Retype all of the listing exactly, passing over any picture you find.

★ ★ ★

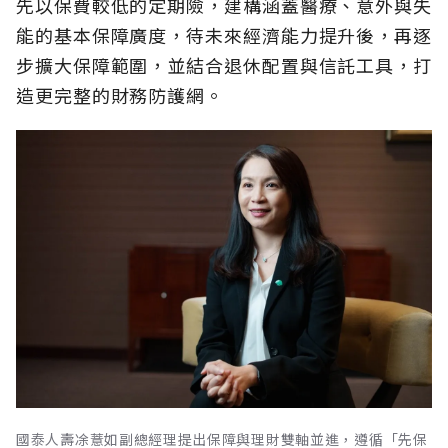
先以保費較低的定期險，建構涵蓋醫療、意外與失
能的基本保障廣度，待未來經濟能力提升後，再逐
步擴大保障範圍，並結合退休配置與信託工具，打
造更完整的財務防護網。
國泰人壽凃薏如副總經理提出保障與理財雙軸並進，遵循「先保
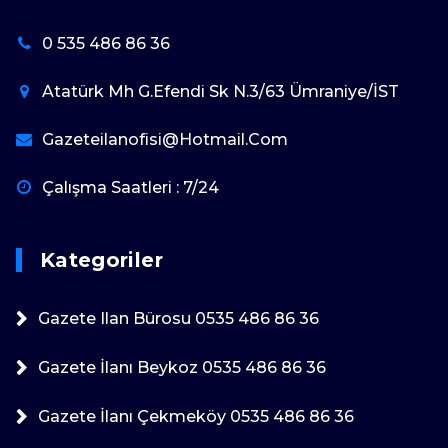
0 535 486 86 36
Atatürk Mh G.Efendi Sk N.3/63 Ümraniye/İST
Gazeteilanofisi@hotmail.com
Çalışma Saatleri : 7/24
Kategoriler
Gazete Ilan Bürosu 0535 486 86 36
Gazete İlanı Beykoz 0535 486 86 36
Gazete İlanı Çekmeköy 0535 486 86 36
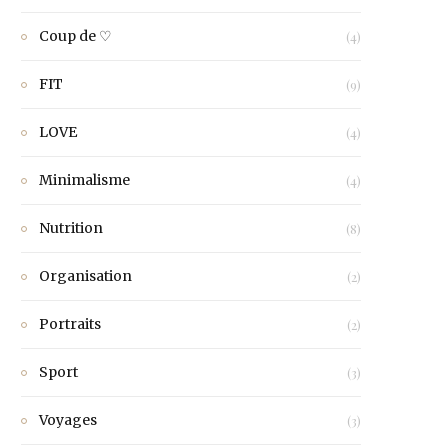
Coup de ♡
(4)
FIT
(9)
LOVE
(4)
Minimalisme
(4)
Nutrition
(8)
Organisation
(2)
Portraits
(2)
Sport
(3)
Voyages
(3)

★ ★ ★

◆ **Response to the exercise**
先以保費較低的定期險，建構涵蓋醫療、意外與失
能的基本保障廣度，待未來經濟能力提升後，再逐
步擴大保障範圍，並結合退休配置與信託工具，打
造更完整的財務防護網。
國泰人壽凃薏如副總經理提出保障與理財雙軸並進，遵循「先保
0 535 486 86 36
Atatürk Mh G.Efendi Sk N.3/63 Ümraniye/İST
Gazeteilanofisi@hotmail.com
Çalışma Saatleri : 7/24
Kategoriler
Gazete Ilan Bürosu 0535 486 86 36
Gazete İlanı Beykoz 0535 486 86 36
Gazete İlanı Çekmeköy 0535 486 86 36
Coup de ♡
(4)
FIT
(9)
LOVE
(4)
Minimalisme
(4)
Nutrition
(8)
Organisation
(2)
Portraits
(2)
Sport
(3)
Voyages
(3)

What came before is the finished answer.